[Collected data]

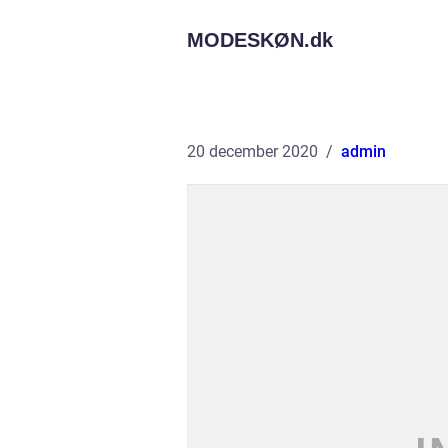
MODESKØN.
dk
20 december 2020
admin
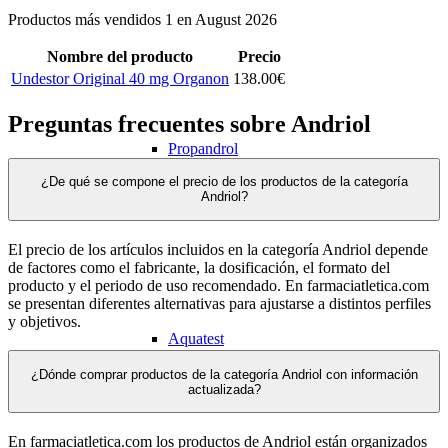
Productos más vendidos 1 en August 2026
Nombre del producto
Precio
Undestor Original 40 mg Organon
138.00€
Preguntas frecuentes sobre Andriol
Propandrol
Suspensión acuosa de testosterona
¿De qué se compone el precio de los productos de la categoría
Andriol?
El precio de los artículos incluidos en la categoría Andriol depende
de factores como el fabricante, la dosificación, el formato del
producto y el periodo de uso recomendado. En farmaciatletica.com
se presentan diferentes alternativas para ajustarse a distintos perfiles
y objetivos.
Aquatest
Sustanon 250
¿Dónde comprar productos de la categoría Andriol con información
actualizada?
En farmaciatletica.com los productos de Andriol están organizados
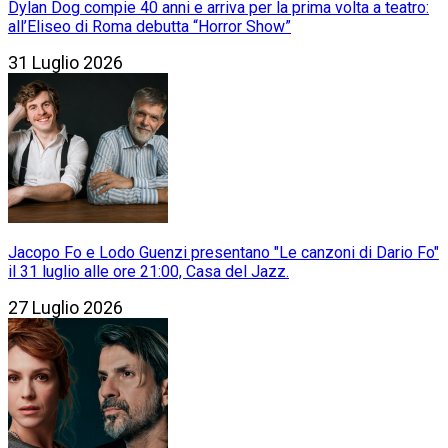
Dylan Dog compie 40 anni e arriva per la prima volta a teatro:
all’Eliseo di Roma debutta “Horror Show”
31 Luglio 2026
Jacopo Fo e Lodo Guenzi presentano "Le canzoni di Dario Fo"
il 31 luglio alle ore 21:00, Casa del Jazz.
27 Luglio 2026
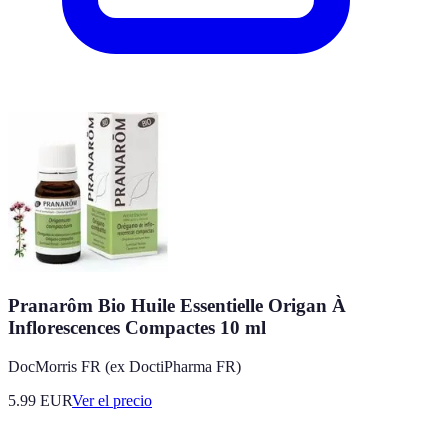
Pranarôm Bio Huile Essentielle Origan À
Inflorescences Compactes 10 ml
DocMorris FR (ex DoctiPharma FR)
5.99
EUR
Ver el precio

◆ GOAL OF THE EXERCISE
Output the span from the line with "Dylan Dog compie" through the last line of the data, inclusive and exact, and omit every picture.

◆ ANSWER AREA
Dylan Dog compie 40 anni e arriva per la prima volta a teatro:
all’Eliseo di Roma debutta “Horror Show”
31 Luglio 2026
Jacopo Fo e Lodo Guenzi presentano "Le canzoni di Dario Fo"
il 31 luglio alle ore 21:00, Casa del Jazz.
27 Luglio 2026
Pranarôm Bio Huile Essentielle Origan À
Inflorescences Compactes 10 ml
DocMorris FR (ex DoctiPharma FR)
5.99
EUR
Ver el precio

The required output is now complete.